• _WHAT TO PRODUCE_: Set out exactly every line of the entries below, starting at the line that holds "XÚC PHẠM DANH DỰ TRÊN" and stopping after the line that holds "không có tranh".

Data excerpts
_ _ _ _ _ _ _
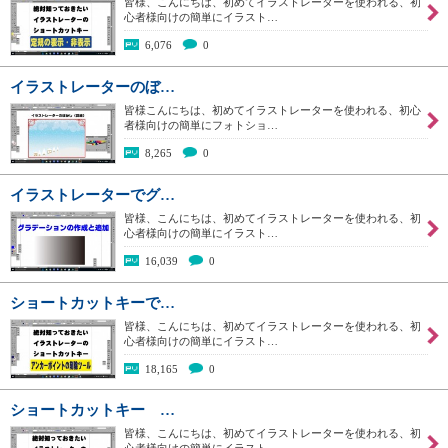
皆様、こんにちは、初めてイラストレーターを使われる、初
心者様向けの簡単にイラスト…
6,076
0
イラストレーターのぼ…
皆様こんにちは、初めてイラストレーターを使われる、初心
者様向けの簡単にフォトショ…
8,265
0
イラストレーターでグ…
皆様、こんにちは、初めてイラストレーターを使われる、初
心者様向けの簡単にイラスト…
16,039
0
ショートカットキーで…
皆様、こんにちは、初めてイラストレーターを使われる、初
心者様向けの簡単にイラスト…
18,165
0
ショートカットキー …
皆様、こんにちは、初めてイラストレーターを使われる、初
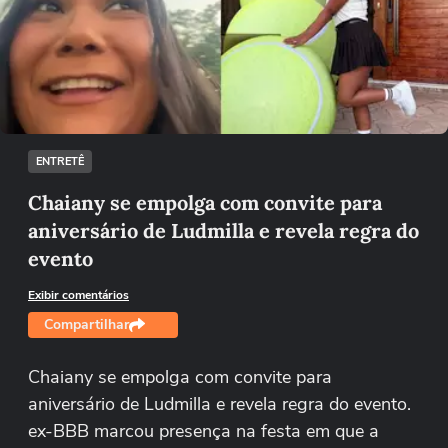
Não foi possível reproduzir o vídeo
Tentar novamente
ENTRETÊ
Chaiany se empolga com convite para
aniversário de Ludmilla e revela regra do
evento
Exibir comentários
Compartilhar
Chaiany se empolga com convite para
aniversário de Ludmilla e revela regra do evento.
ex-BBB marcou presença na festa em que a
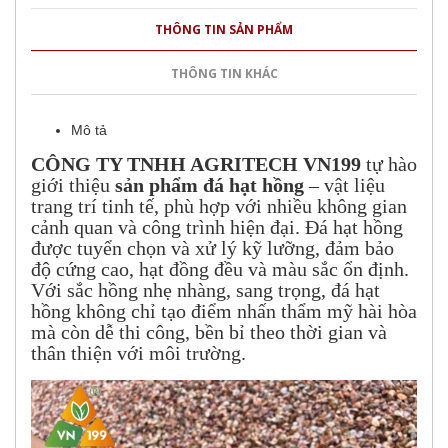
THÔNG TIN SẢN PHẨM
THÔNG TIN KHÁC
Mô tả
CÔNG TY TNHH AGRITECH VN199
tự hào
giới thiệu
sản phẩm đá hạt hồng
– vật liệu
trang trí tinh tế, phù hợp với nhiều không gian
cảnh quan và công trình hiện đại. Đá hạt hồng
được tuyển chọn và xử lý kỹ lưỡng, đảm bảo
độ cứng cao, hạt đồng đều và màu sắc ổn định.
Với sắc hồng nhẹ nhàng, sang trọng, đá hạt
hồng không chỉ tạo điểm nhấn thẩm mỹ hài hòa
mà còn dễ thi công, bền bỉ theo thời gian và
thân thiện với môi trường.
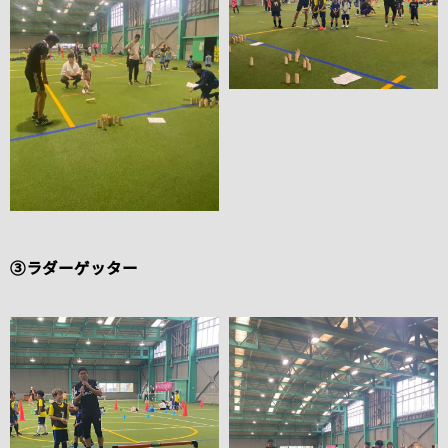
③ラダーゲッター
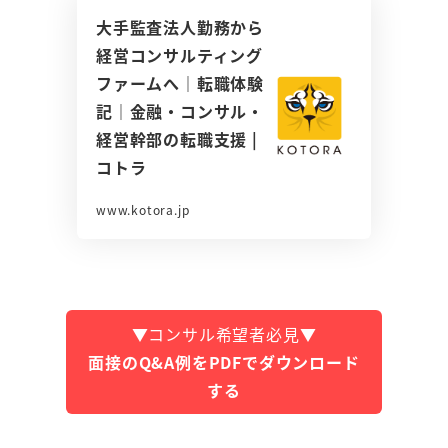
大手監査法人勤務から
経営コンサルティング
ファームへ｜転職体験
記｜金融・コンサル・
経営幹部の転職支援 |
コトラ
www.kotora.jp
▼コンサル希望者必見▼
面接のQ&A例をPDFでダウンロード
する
_ _ _ _ _ _ _
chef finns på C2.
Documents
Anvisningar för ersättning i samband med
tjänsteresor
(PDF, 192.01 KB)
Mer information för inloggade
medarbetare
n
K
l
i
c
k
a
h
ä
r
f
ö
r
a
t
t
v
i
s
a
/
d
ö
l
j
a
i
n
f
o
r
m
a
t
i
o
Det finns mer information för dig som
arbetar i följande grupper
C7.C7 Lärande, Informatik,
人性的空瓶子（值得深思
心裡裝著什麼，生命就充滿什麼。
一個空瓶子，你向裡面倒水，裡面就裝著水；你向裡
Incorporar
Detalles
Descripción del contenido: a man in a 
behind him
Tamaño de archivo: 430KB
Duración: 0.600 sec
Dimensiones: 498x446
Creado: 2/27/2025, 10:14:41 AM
_ _ _ _ _ _ _
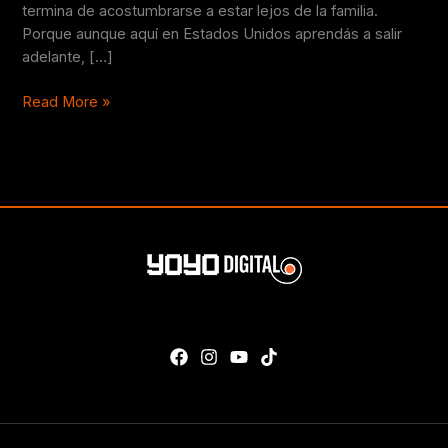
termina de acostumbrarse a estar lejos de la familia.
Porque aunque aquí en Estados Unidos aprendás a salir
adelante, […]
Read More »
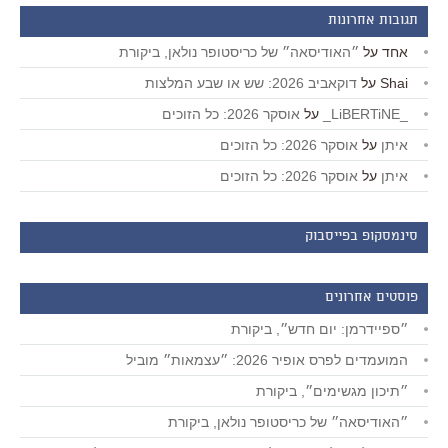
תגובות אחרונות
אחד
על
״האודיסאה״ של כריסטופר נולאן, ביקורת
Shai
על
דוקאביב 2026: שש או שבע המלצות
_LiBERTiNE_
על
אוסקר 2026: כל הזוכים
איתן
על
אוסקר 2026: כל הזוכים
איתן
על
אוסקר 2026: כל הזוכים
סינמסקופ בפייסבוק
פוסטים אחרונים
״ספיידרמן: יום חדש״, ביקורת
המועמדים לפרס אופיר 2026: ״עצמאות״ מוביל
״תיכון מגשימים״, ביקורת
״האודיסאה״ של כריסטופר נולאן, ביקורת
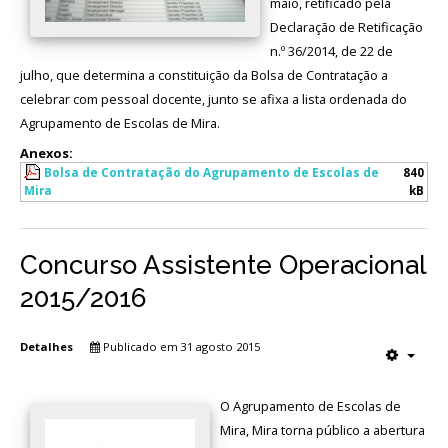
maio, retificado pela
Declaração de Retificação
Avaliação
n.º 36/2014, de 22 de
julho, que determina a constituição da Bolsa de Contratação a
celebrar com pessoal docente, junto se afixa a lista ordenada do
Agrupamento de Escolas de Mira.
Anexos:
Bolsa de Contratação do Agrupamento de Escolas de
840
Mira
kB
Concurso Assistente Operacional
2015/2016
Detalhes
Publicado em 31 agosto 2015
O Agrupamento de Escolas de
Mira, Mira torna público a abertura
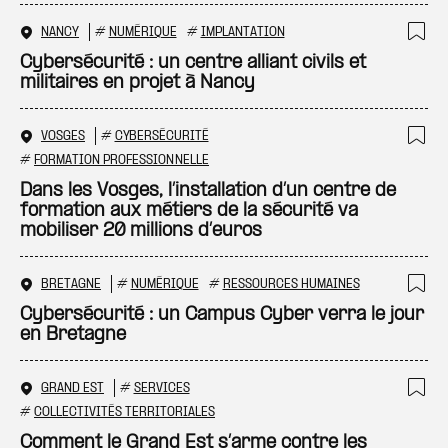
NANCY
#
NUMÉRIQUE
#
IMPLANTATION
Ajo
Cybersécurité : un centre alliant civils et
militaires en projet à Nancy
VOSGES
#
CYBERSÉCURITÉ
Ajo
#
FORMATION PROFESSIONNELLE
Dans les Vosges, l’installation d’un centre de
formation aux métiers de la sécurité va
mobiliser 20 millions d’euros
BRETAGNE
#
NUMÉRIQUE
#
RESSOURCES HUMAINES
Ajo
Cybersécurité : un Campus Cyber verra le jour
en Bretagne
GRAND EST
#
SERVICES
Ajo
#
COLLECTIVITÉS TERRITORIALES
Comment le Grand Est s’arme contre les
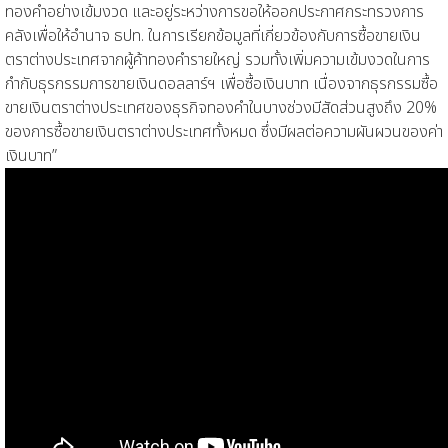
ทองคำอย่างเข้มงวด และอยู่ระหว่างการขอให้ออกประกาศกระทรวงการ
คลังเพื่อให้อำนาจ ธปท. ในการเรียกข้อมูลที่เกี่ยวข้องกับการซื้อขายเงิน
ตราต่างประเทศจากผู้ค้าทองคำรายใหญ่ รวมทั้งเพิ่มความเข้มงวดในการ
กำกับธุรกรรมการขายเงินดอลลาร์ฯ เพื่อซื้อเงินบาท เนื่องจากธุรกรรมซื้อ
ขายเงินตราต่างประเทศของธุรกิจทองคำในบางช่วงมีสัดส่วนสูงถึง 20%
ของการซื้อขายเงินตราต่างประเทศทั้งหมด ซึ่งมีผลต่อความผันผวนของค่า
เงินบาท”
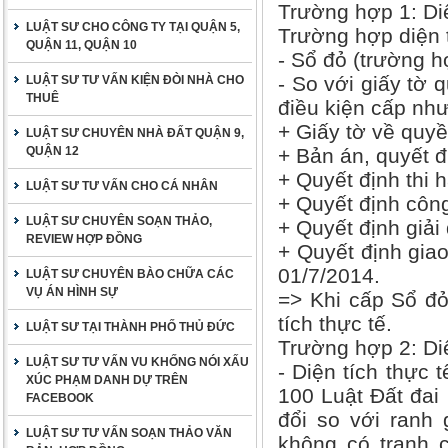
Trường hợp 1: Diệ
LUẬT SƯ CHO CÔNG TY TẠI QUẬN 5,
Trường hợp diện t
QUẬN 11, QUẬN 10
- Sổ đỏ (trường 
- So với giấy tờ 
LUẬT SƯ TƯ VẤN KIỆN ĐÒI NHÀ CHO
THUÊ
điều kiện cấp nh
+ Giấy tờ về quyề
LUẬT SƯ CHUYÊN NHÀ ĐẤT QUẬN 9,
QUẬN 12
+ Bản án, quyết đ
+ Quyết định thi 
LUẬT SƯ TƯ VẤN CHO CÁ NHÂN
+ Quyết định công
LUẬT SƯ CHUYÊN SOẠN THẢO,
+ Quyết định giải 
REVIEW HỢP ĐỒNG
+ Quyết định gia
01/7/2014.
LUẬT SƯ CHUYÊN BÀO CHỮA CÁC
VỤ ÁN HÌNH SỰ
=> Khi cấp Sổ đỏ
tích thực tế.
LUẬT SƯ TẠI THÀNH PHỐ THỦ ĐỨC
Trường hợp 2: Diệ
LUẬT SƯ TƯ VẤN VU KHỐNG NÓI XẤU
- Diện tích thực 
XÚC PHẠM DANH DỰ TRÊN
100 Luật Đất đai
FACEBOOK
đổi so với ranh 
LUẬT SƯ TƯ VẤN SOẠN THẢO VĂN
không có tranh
_ _ _ _ _ _ _
• _RESULT OF THIS TASK_:
XÚC PHẠM DANH DỰ TRÊN
100 Luật Đất đai
FACEBOOK
đổi so với ranh 
LUẬT SƯ TƯ VẤN SOẠN THẢO VĂN
không có tranh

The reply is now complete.